BEGIN GIVEN RECORDS

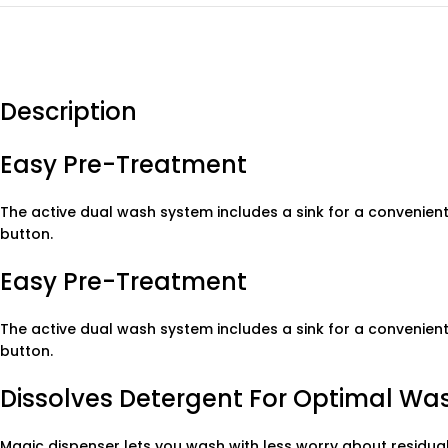
Description
Easy Pre-Treatment
The active dual wash system includes a sink for a convenient
button.
Easy Pre-Treatment
The active dual wash system includes a sink for a convenient
button.
Dissolves Detergent For Optimal Wa
Magic dispenser lets you wash with less worry about residual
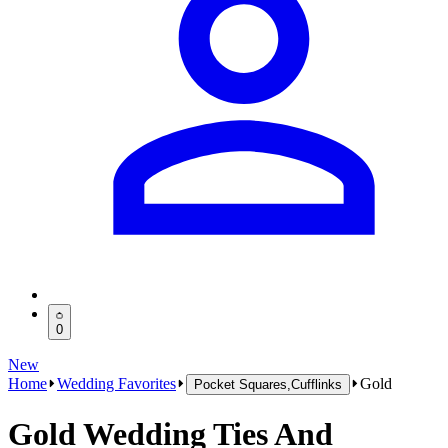
0
New
Home
Wedding Favorites
Gold
Pocket Squares,Cufflinks
Gold Wedding Ties And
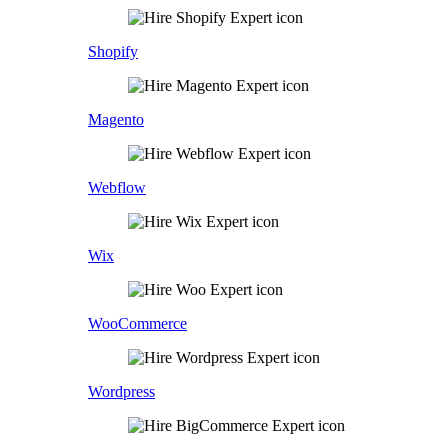
Shopify
Magento
Webflow
Wix
WooCommerce
Wordpress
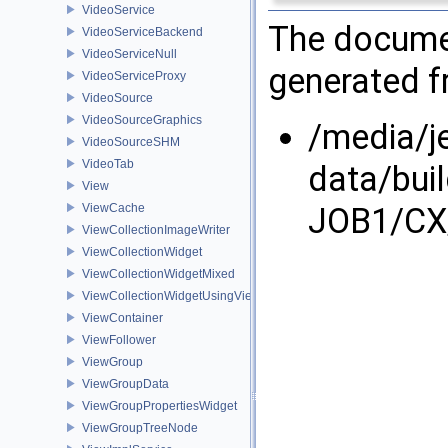
VideoService
The documen
VideoServiceBackend
VideoServiceNull
generated fr
VideoServiceProxy
VideoSource
VideoSourceGraphics
/media/j
VideoSourceSHM
VideoTab
data/bui
View
JOB1/CX/
ViewCache
ViewCollectionImageWriter
ViewCollectionWidget
ViewCollectionWidgetMixed
ViewCollectionWidgetUsingViewContainer
ViewContainer
ViewFollower
ViewGroup
ViewGroupData
ViewGroupPropertiesWidget
ViewGroupTreeNode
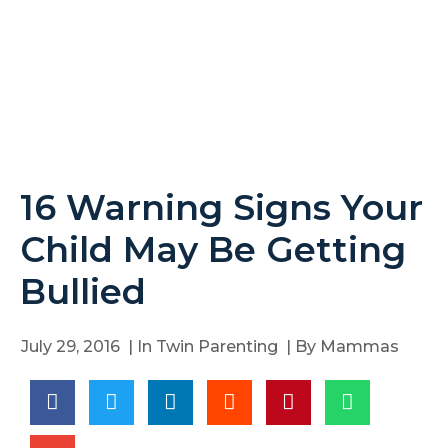
16 Warning Signs Your
Child May Be Getting
Bullied
July 29, 2016
| In
Twin Parenting
| By
Mammas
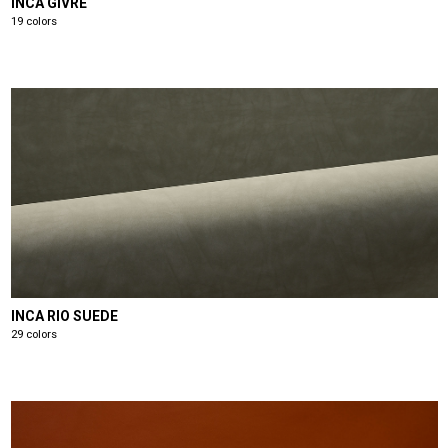
INCA GIVRE
19 colors
INCA RIO SUEDE
29 colors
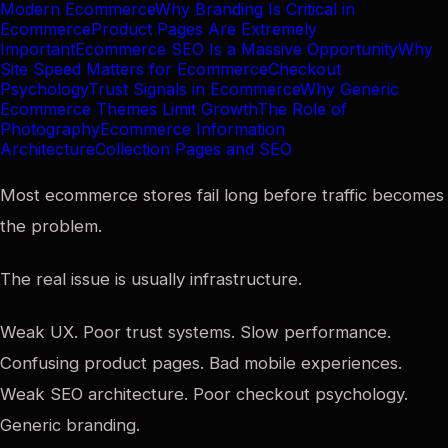
Modern Ecommerce
Why Branding Is Critical in
Ecommerce
Product Pages Are Extremely
Important
Ecommerce SEO Is a Massive Opportunity
Why
Site Speed Matters for Ecommerce
Checkout
Psychology
Trust Signals in Ecommerce
Why Generic
Ecommerce Themes Limit Growth
The Role of
Photography
Ecommerce Information
Architecture
Collection Pages and SEO
Most ecommerce stores fail long before traffic becomes
the problem.
The real issue is usually infrastructure.
Weak UX. Poor trust systems. Slow performance.
Confusing product pages. Bad mobile experiences.
Weak SEO architecture. Poor checkout psychology.
Generic branding.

END GIVEN RECORDS

→ **ASSIGNMENT**:
Give all entries again verbatim, without any images.

→ **EXPECTED ANSWER**:
Description
Easy Pre-Treatment
The active dual wash system includes a sink for a convenient
button.
Easy Pre-Treatment
The active dual wash system includes a sink for a convenient
button.
Dissolves Detergent For Optimal Wa
Magic dispenser lets you wash with less worry about residual
0
New
Home
Wedding Favorites
Gold
Pocket Squares,Cufflinks
Gold Wedding Ties And
Shopify
Magento
Webflow
Wix
WooCommerce
Wordpress
VideoService
The documen
VideoServiceBackend
VideoServiceNull
generated fr
VideoServiceProxy
VideoSource
VideoSourceGraphics
/media/j
VideoSourceSHM
VideoTab
data/bui
View
JOB1/CX/
ViewCache
ViewCollectionImageWriter
ViewCollectionWidget
ViewCollectionWidgetMixed
ViewCollectionWidgetUsingViewContainer
ViewContainer
ViewFollower
ViewGroup
ViewGroupData
ViewGroupPropertiesWidget
ViewGroupTreeNode
16 Warning Signs Your
Child May Be Getting
Bullied
July 29, 2016
| In
Twin Parenting
| By
Mammas
INCA GIVRE
19 colors
INCA RIO SUEDE
29 colors
Modern Ecommerce
Why Branding Is Critical in
Ecommerce
Product Pages Are Extremely
Important
Ecommerce SEO Is a Massive Opportunity
Why
Site Speed Matters for Ecommerce
Checkout
Psychology
Trust Signals in Ecommerce
Why Generic
Ecommerce Themes Limit Growth
The Role of
Photography
Ecommerce Information
Architecture
Collection Pages and SEO
Most ecommerce stores fail long before traffic becomes
the problem.
The real issue is usually infrastructure.
Weak UX. Poor trust systems. Slow performance.
Confusing product pages. Bad mobile experiences.
Weak SEO architecture. Poor checkout psychology.
Generic branding.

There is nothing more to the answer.